The Galaxy Gear will cater to numerous fitness and health junkies, and RunKeeper is one such app that be making its way to the smartwatch. It will provide numerous stats and real-time information on the Galaxy Gear, including the ability to track time, pace, and distance while running, walking, cycling, etc., and RunKeeper will even be able to provide audio cues during your workout to make sure you’re keeping up the pace that you want.
Just like with RunKeeper, MyFitnessPal will offer a lot of the same features. MyFitnessPal users will be able to check up on their goal progress, scan and log calories using the Gear’s camera to take pictures of food barcodes, and track distance and time using the built-in pedometer. RunKeeper and MyFitnessPal are big competitors, but MyFitnessPal’s in-depth service of calorie tracking is one of the best on the health app market right now.
Rounding out the first group of fitness apps to come to the Galaxy Gear, Runtastic will be releasing an app for the smartwatch. Users can use the app to track distance, speed, elevation, heart rate, pace and calories burned, and they can then view that data on the Galaxy Gear. The watch app can also provide workout reminders, as well as the ability to start, stop, and pause activities quickly and easily.
The Vivino Wine Scanner app will be the “first wine app” to be available on the Galaxy Gear. The app will let you take a photo of a wine bottle’s label right from your wrist and read about the wine right on the watch’s screen. The app will also allow users to look at ratings of different wines and see what other Vivino users are drinking.
Popular social networking app Path has announced support for the Galaxy Gear, being one of the first social media services to do so, as Facebook and Twitter have yet to reveal such apps yet. Path says its app will let users share photos, give feedback to contacts, and post their location in a matter of seconds, thanks to quick access to the watch without having to fish out your phone.

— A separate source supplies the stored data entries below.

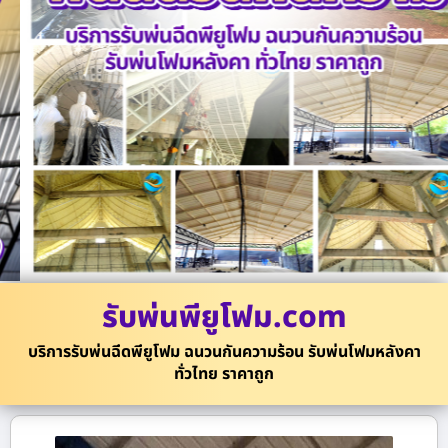
รับพ่นพียูโฟม.com
บริการรับพ่นฉีดพียูโฟม ฉนวนกันความร้อน รับพ่นโฟมหลังคา
ทั่วไทย ราคาถูก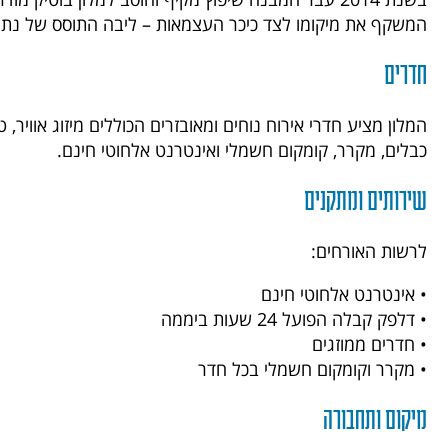
המשקף את מיקומו לצד כיכר העצמאות – ליבה התוסס של נתנ
חדרים
המלון מציע חדרי אירוח נוחים ומאובזרים הכוללים מיזוג אוויר, 
כבלים, מקרר, קומקום חשמלי ואינטרנט אלחוטי חינם.
שירותים ומתקנים
לרשות האורחים:
• אינטרנט אלחוטי חינם
• דלפק קבלה הפועל 24 שעות ביממה
• חדרים ממוזגים
• מקרר וקומקום חשמלי בכל חדר
מיקום ותחבורה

Galaxy Gear users will be able to scan their top 10 personalized news headlines using the Zite app on the watch. It may sound pretty simple and basic, but the company says that more is to come for Galaxy Gear and Zite users, as they’re planning to add smart alerts and notifications to Galaxy Gear in the coming months, as well as support for Google Glass.
Popular read-it-later app Pocket is coming to the Galaxy Gear, and it will be able to read aloud articles to you while you keep yourself occupied with other tasks. The Galaxy Gear has a built-in speaker that’s loud enough to act as a speakerphone during calls, so it should be loud enough that you’ll be able to hear articles being read out loud while you’re driving or doing chores.
TripIt is one of the most popular traveling apps on the market right now, and it’ll be one of the first to support the Galaxy Gear. The watch app will provide many of the same features as the smartphone app, but you just won’t have to whip out your phone to see what time your plane leaves or what gate you need to go to; you’ll be able to view your itinerary right on the smartwatch.
Atooma is an automation app that will enable the Galaxy Gear to follow through on certain if-then orders, similar to what IFTTT does. Users can use the app to trigger an action at a specific time of day or location. It’s certainly not as well known as IFTTT, but it’ll be the first automation app of its kind to hit the Galaxy Gear, and we can’t wait to see what kind of recipes it cooks up.